Thanks guys! I was thinking about getting one of those folding tables at Costco and an arm to attach to that. Gentry is very big so I don't think I would have to bend over at all... 

I'm just not entirely sure yet and don't want to get something that won't work and then spend more money trying to make it work


----------



## bigpoodleperson (Jul 14, 2009)

I use a regular old wooden table we have (or card table will work). Top of washing maching with nonskid rug. Bathroom sink (i could do this when Riley was a baby). Riley has always been so wonderful about grooming, and has Never tried to jump down so we dont use a grooming arm.


----------



## AgilityIG (Feb 8, 2009)

Ladybug said:


> Thanks guys! I was thinking about getting one of those folding tables at Costco and an arm to attach to that. Gentry is very big so I don't think I would have to bend over at all...
> 
> I'm just not entirely sure yet and don't want to get something that won't work and then spend more money trying to make it work


I would be cautious about getting a folding table - make sure it is VERY solid/steady. You don't want it moving under him and having him be frightened on the table. If you are not sure about size, how about going to PetCo or PetSmart and putting him up on one of their tables (I think they both have self serve grooming areas?) to check size - take a tape measure with you.


----------



## FUZBUTZ (Aug 23, 2008)

We have a grooming table that my husband made, using the hydraulics of a used barber chair which works just great, but is kind of heavy so we usually use it in our garage, which is attached to our house. We, my husband and I often groom different dogs at the same time. Our 2nd grooming table that we use is one of those folding tables, I believe the type that you are talking about, the ones that a lot of people use to display items at yard sales and etc. which is about 5 ft. long and about 3 ft. wide and when folded up is approx. 3 ft. x 3 ft. This folding table works out great for us, and is sturdy enough to hold our standard poodles just fine and is plenty light enough to be toted around to any room in the house that we decide to groom in, especially nice at this time when the weather is to cool to be doing much outside, even in the garage. When the weather is nice though we use both tables, so that we can groom at the same time in the garage.


----------



## neVar (Dec 25, 2009)

i picked up aused one that is home made- same thing i see at a lot of the grooming places around- it's the folding table legs (that are used for those 8' long commercial tables- heavy duty) a wood top and covered with industrial carpet (yes it works but it is a wee bit of a pain- i'd rather it be rubber on the top) 
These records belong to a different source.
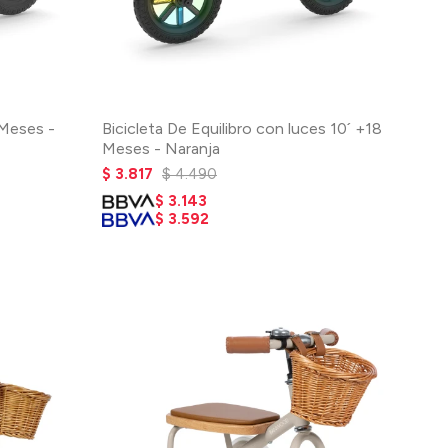
 Meses -
Bicicleta De Equilibro con luces 10´ +18
Meses - Naranja
$
3.817
$
4.490
$
3.143
$
3.592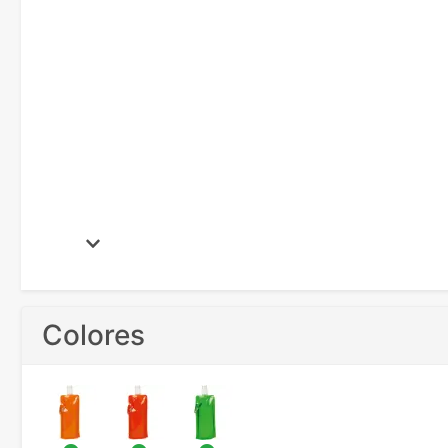
Colores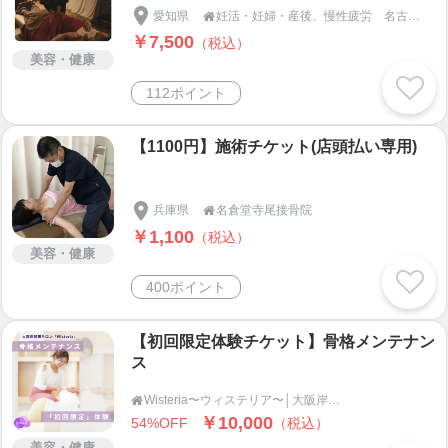
愛知県
妊活・妊婦・産後、慢性疲労 名古屋市天白区の【整体＆足つぼ 和恩（わおん）】

￥7,500
（税込）
美容・健康
112ポイント
【1100円】施術チケット(店頭払い専用)
兵庫県
名倉堂寺尾接骨院

￥1,100
（税込）
美容・健康
400ポイント
【初回限定体験チケット】骨格メンテナン
ス
Wisteria〜ウィステリア〜│大阪岸和田┆骨格＆よもぎ蒸しサロン

￥10,000
54%OFF
（税込）
美容・健康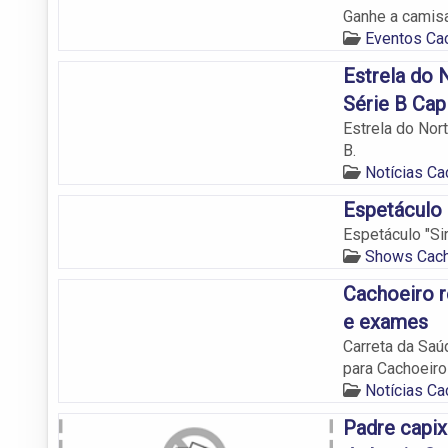
Ganhe a camisa
Eventos Cac
Estrela do 
Série B Cap
Estrela do Nor
B.
Notícias Ca
Espetáculo 
Espetáculo "Si
Shows Cach
Cachoeiro 
e exames
Carreta da Saú
para Cachoeiro
Notícias Ca
Padre capix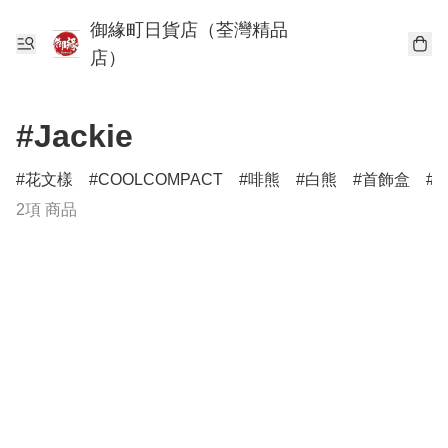
御緣町日貨店（荃灣精品
店）
#Jackie
花文樣
COOLCOMPACT
啡熊
白熊
首飾盒
2項 商品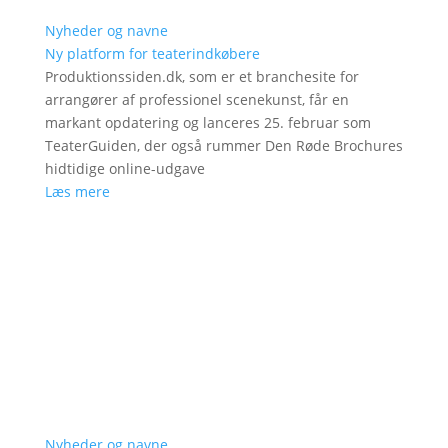
Nyheder og navne
Ny platform for teaterindkøbere
Produktionssiden.dk, som er et branchesite for
arrangører af professionel scenekunst, får en
markant opdatering og lanceres 25. februar som
TeaterGuiden, der også rummer Den Røde Brochures
hidtidige online-udgave
Læs mere
Nyheder og navne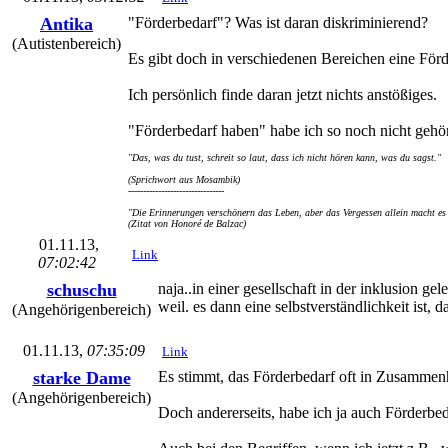
Antika
"Förderbedarf"? Was ist daran diskriminierend?
(Autistenbereich)
Es gibt doch in verschiedenen Bereichen eine Fö
Ich persönlich finde daran jetzt nichts anstößiges.
"Förderbedarf haben" habe ich so noch nicht gehört,
"Das, was du tust, schreit so laut, dass ich nicht hören kann, was du sagst."
(Sprichwort aus Mosambik)
--------------------------------
"Die Erinnerungen verschönern das Leben, aber das Vergessen allein macht es 
(Zitat von Honoré de Balzac)
01.11.13,
Link
07:02:42
schuschu
naja..in einer gesellschaft in der inklusion ge
weil. es dann eine selbstverständlichkeit ist,
(Angehörigenbereich)
01.11.13,
07:35:09
Link
starke Dame
Es stimmt, das Förderbedarf oft in Zusammen
(Angehörigenbereich)
Doch andererseits, habe ich ja auch Förderbed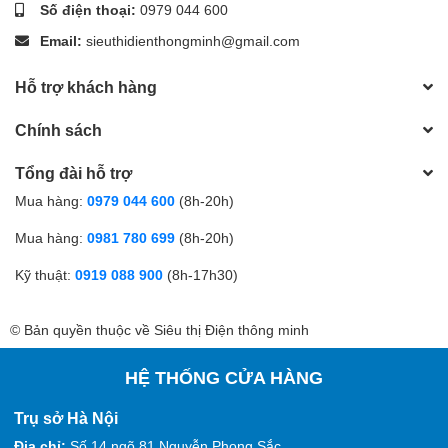
Số điện thoại:
0979 044 600
Email:
sieuthidienthongminh@gmail.com
Hỗ trợ khách hàng
Chính sách
Tổng đài hỗ trợ
Mua hàng:
0979 044 600
(8h-20h)
Mua hàng:
0981 780 699
(8h-20h)
Kỹ thuật:
0919 088 900
(8h-17h30)
© Bản quyền thuộc về Siêu thị Điện thông minh
HỆ THỐNG CỬA HÀNG
Trụ sở Hà Nội
Địa chỉ:
Số 14 ngõ 81 Nguyễn Phong Sắc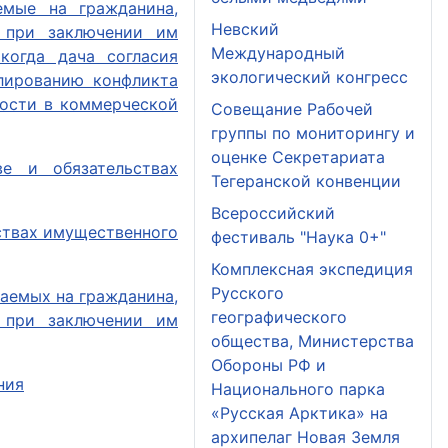
емые на гражданина,
Невский
 при заключении им
Международный
когда дача согласия
экологический конгресс
лированию конфликта
ости в коммерческой
Совещание Рабочей
группы по мониторингу и
оценке Секретариата
е и обязательствах
Тегеранской конвенции
Всероссийский
ствах имущественного
фестиваль "Наука 0+"
Комплексная экспедиция
Русского
аемых на гражданина,
географического
 при заключении им
общества, Министерства
Обороны РФ и
ния
Национального парка
«Русская Арктика» на
архипелаг Новая Земля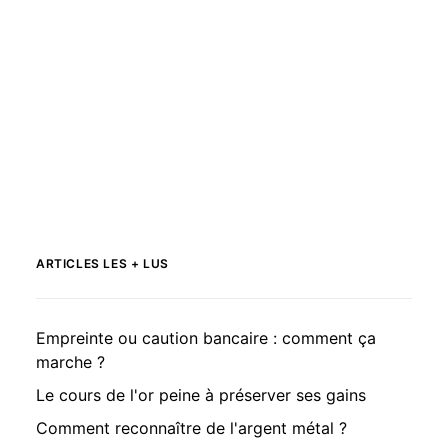
ARTICLES LES + LUS
Empreinte ou caution bancaire : comment ça
marche ?
Le cours de l'or peine à préserver ses gains
Comment reconnaître de l'argent métal ?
my only problem is the arm is too short- need a taller one (lady groomed toy sized dogs- my shortest that i groom is my aussie at 18.5" )


----------



## Ladybug (Jan 2, 2010)

Thanks guys! I have a wooden desk that measures 30" long. I put Gentry up on there today and I think it will work! I won't have an arm... we'll see how he does. I should get my grooming stuff this week from Pet Edge!! I can't wait! Gentry is just way too hot in the house right now...


----------